Electrophysiology testing includes a set of tests which can be used to provide information about the visual system beyond the standard clinical examination of the eye. Electroretinography (ERG) and Electro-oculography (EOG) are two of the tests that can be conducted by using the Retimax ocular electrophysiology systems from CSO.

The primary objective of the electrophysiologic examination is to assess the function of the visual pathway from the photoreceptors of the retina to the visual cortex of the brain. Information obtained from these diagnostic tests helps establish the correct diagnosis or may rule out related ophthalmic diseases.

Electrophysiologic testing is useful in diagnosing a variety of inherited retinal and optic nerve diseases, toxic drug exposure, inflammatory conditions, intraocular foreign bodies, and retinal vascular occlusions.

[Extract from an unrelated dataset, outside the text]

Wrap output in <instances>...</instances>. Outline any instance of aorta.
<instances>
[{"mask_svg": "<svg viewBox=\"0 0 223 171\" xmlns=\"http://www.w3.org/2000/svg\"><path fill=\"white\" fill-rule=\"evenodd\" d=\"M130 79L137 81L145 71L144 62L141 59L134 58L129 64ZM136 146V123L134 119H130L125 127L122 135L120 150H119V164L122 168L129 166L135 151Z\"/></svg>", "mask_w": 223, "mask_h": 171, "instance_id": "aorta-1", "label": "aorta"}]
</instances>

Full Field Electroretinography (ERG) is a test used to detect abnormal function in the retina (the light-detecting portion of the eye). Specifically, this test examines the function of the light-sensitive cells of the eye (the photoreceptors), and several other cells that process these light signals before they are sent to the brain. Photoreceptors are specialized nerve cells in the eye that are sensitive to light. There are two types of photoreceptors in the human eye: rods and cones. Cones provide central high-acuity vision used for reading and are also colour vision. There are 6 to 7 million cones in the retina, of which about 650,000 are concentrated in the foveola for central vision. Rods provide vision in dim light. There are about 120 million rods in the retina, of which none are located in the foveola.

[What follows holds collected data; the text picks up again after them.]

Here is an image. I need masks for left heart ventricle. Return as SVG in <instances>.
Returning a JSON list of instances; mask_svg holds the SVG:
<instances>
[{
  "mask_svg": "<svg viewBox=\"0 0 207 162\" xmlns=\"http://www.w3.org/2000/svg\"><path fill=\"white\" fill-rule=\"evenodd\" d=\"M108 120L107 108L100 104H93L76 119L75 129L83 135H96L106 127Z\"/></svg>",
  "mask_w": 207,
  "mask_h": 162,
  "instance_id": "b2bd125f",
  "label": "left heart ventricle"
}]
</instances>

During the ERG test, the photoreceptors produce tiny amounts of electricity in response to brief flashes of light. If ophthalmologists know exactly how much light enters the eye, and how much electrical response is generated, they could figure out how well the rods and cones are working. The differences in responses are analysed to differentiate diseases which affect the rods from those which affect the cones or other cells in the retina.

To detect the electrical response of both the rods and the cones, special electrodes are placed on the surface of the eye. There are several types of electrodes; the type of electrode used will depend on the type of test being performed, the age of the patient, and the suspected condition.